Molecular Bioengineering (MEng)
Molecules and Energetics 1
The aims of this module are to: Introduce the underlying molecular basis of cellular and sub-cellular processes in cells, with special emphasis for engineers. It will discuss these parts of the underlying theory that enables an engineer to better interpret literature and models of cells. Building on the cell level understanding introduce you to some of the physiological concepts and systems that are important application areas for technology in the field of bioengineering.
Upon successful completion of this module you will be able to: Identify important features of molecules from drawn structures Describe the forces responsible for molecular and cellular structure and energy provision within cells and relate the properties of cells to molecular events Understand regulation, at the DNA, RNA and protein level. Describe the principles of modern molecular biology techniques Describe the basic anatomy and physiological control processes relevant to the human cardiovascular and respiratory systems Use appropriate technologies to measure relevant indicators of physiological performance and discuss the general application of technology in the field of bioengineering with specific relevance to medical applications
This module will cover the following topics Molecules and forces: Interpreting shape from simple stick structures of molecules, chirality and molecular shape, magnitude and length scales of different types of forces acting on biomolecules Shape in 2D: Lipids, force based explanation of surface monolayer formation, lipid bilayers, mosaic model of cell membranes, membrane permeability. Shape in 3D: Protein formation from amino acids, peptide bond rigidity, primary, secondary, tertiary protein structures, and intermolecular forces that stabilise them Energy use and provision within cells: Processes that consume energy, primary energy sources, secondary energy carriers - NADH, ATP, ion gradients. Outline of glucose metabolism - glycolysis, TCA cycle, oxidative phosphorylation. Example of electron transport chain in mitochondria, production of proton gradient in mitochondria, generation of ATP via molecular machine ATP synthase Cells: Identification of cellular components including overview of: function of cell membranes, function of membrane transporters and proteins, function of different cellular organelles, function of metabolism and transport in cells. Molecular Biology: Structure of nucleic acids, DNA and chromosomes, basic information content of DNA, DNA replication and mitosis, gene organisation and transcription, protein translation and post translational modification. Biotechnology: Description of techniques unused to study DNA, RNA and genes, new technology applied in the field of genomics, dedicated seminars for coursework in the second year. The respiratory system: structure and function of the airways, ventilation and lung mechanics, alveolar structure, gas transport, control of breathing. The Cardiovascular System: overview of the system, heart anatomy, mechanics of the cardiac cycle, cardiac electrophysiology, the ECG, control of cardiac output, the large arteries, introduction to haemodynamics, roles of arterioles, control of arterioles, water and solute exchange in the microcirculation, return of substances to the heart in lymph and veins, integrated control of the cardiovascular system. The nature of physiological control systems will be emphasised throughout. The module is linked to two practicals where students will assess their breathing patterns and ECG.

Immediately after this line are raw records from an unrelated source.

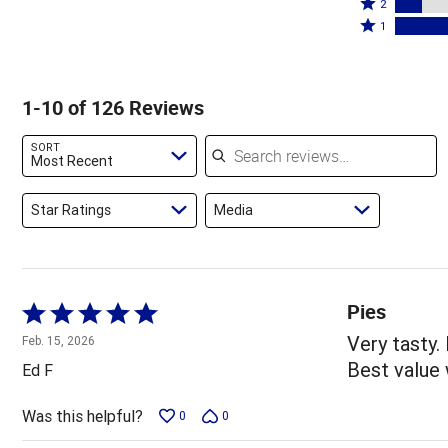
stars
3
Rated
by
2
by
stars
2
Rated
31%
1
17%
by
stars
1
of
of
11%
by
star
reviewers
reviewers
of
13%
by
1-10 of 126 Reviews
reviewers
of
28%
reviewers
of
Search reviews
SORT
reviewers
Most Recent
Star Ratings
Media
Pies
Rated
5
Very tasty.
Feb. 15, 2026
out
Best value 
Ed F
of
5
Was this helpful?
0
0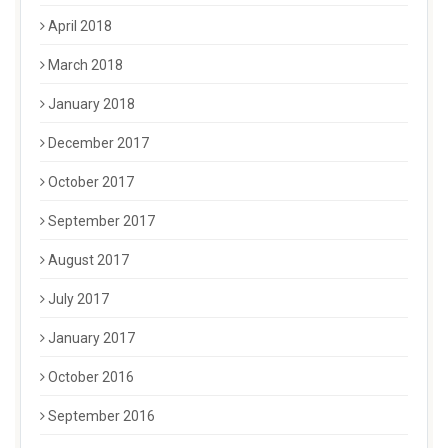
April 2018
March 2018
January 2018
December 2017
October 2017
September 2017
August 2017
July 2017
January 2017
October 2016
September 2016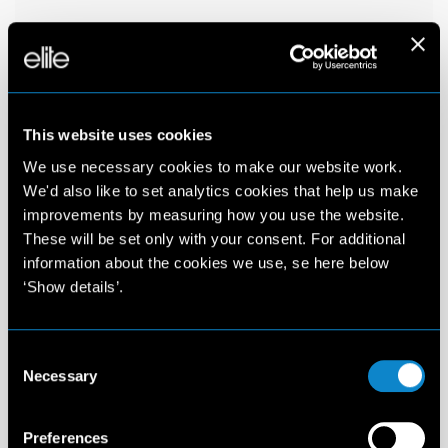
This website uses cookies
We use necessary cookies to make our website work.
We'd also like to set analytics cookies that help us make
improvements by measuring how you use the website.
These will be set only with your consent. For additional
information about the cookies we use, se here below
‘Show details’.
Consent
Necessary
Selection
Preferences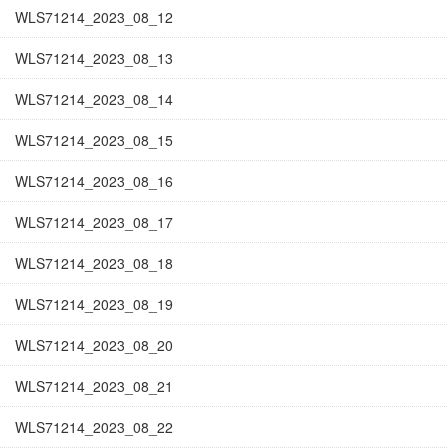
WLS71214_2023_08_12
WLS71214_2023_08_13
WLS71214_2023_08_14
WLS71214_2023_08_15
WLS71214_2023_08_16
WLS71214_2023_08_17
WLS71214_2023_08_18
WLS71214_2023_08_19
WLS71214_2023_08_20
WLS71214_2023_08_21
WLS71214_2023_08_22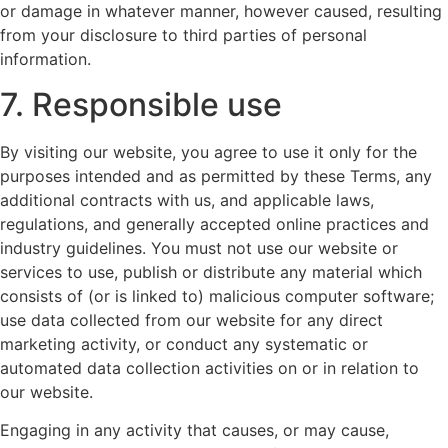
or damage in whatever manner, however caused, resulting
from your disclosure to third parties of personal
information.
7. Responsible use
By visiting our website, you agree to use it only for the
purposes intended and as permitted by these Terms, any
additional contracts with us, and applicable laws,
regulations, and generally accepted online practices and
industry guidelines. You must not use our website or
services to use, publish or distribute any material which
consists of (or is linked to) malicious computer software;
use data collected from our website for any direct
marketing activity, or conduct any systematic or
automated data collection activities on or in relation to
our website.
Engaging in any activity that causes, or may cause,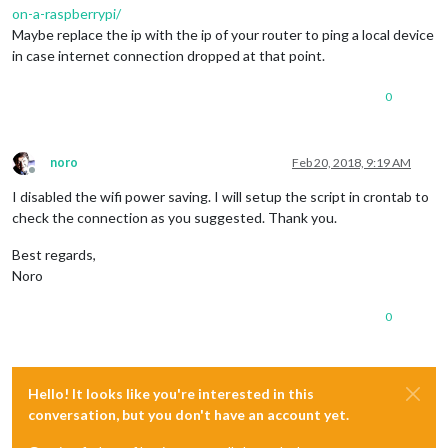
on-a-raspberrypi/
Maybe replace the ip with the ip of your router to ping a local device
in case internet connection dropped at that point.
0
noro
Feb 20, 2018, 9:19 AM
Offline
I disabled the wifi power saving. I will setup the script in crontab to
check the connection as you suggested. Thank you.
Best regards,
Noro
0
Hello! It looks like you're interested in this
conversation, but you don't have an account yet.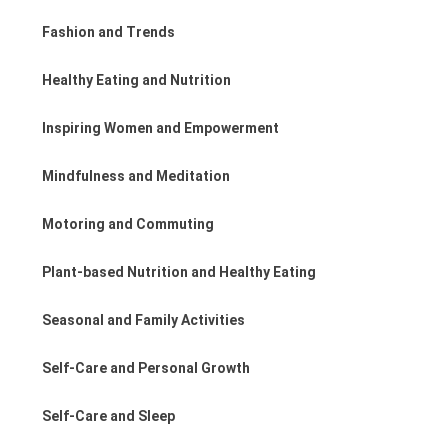
Fashion and Trends
Healthy Eating and Nutrition
Inspiring Women and Empowerment
Mindfulness and Meditation
Motoring and Commuting
Plant-based Nutrition and Healthy Eating
Seasonal and Family Activities
Self-Care and Personal Growth
Self-Care and Sleep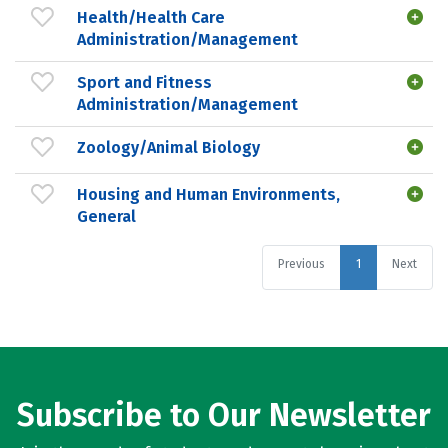
Health/Health Care
Administration/Management
Sport and Fitness
Administration/Management
Zoology/Animal Biology
Housing and Human Environments,
General
Previous
1
Next
Subscribe to Our Newsletter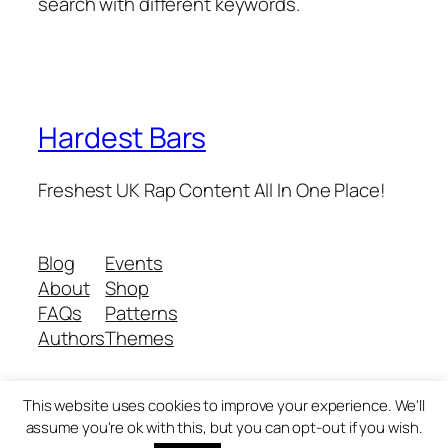
search with different keywords.
Hardest Bars
Freshest UK Rap Content All In One Place!
Blog
Events
About
Shop
FAQs
Patterns
Authors
Themes
This website uses cookies to improve your experience. We'll
Twenty Twenty-Five
Designed with
WordPress
assume you're ok with this, but you can opt-out if you wish.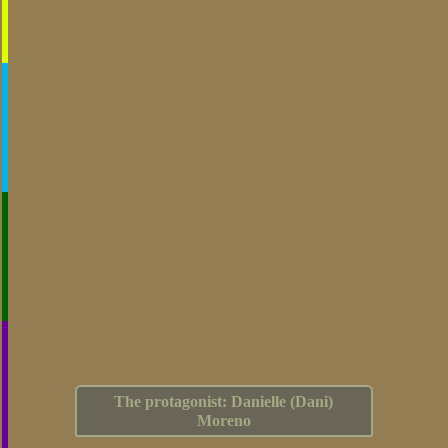
The protagonist: Danielle (Dani)
Moreno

Newton's Laws of Motion Understanding of energy and work, force, pressure. Descriptive physical chemistry: the mole concept, ideal gas equation, balancing chemical equations, quantification and manipulation of chemical concentration and its units. SI units Units conversions Linear algebra Differential and integral calculus
Students will be taught over three terms using a combination of lectures, labs and study groups. Lecture sessions will be made available online or on Panopto for review and supplemented with technologies to promote active engagement during the lecture such as 'learning catalytics'. Study groups will be based on taught content from lectures to reinforce these topics and allow students to test their understanding. Labs will teach wet lab skills based on the theoretical concepts covered in lectures and study groups.
The module will be assessed by two written exams covering learning outcomes 1-4 and 5-7 respectively. A lab portfolio demonstrating a range of lab skills including safe working practice, practical skills and report writing will be used to assess the practical aspects of this module.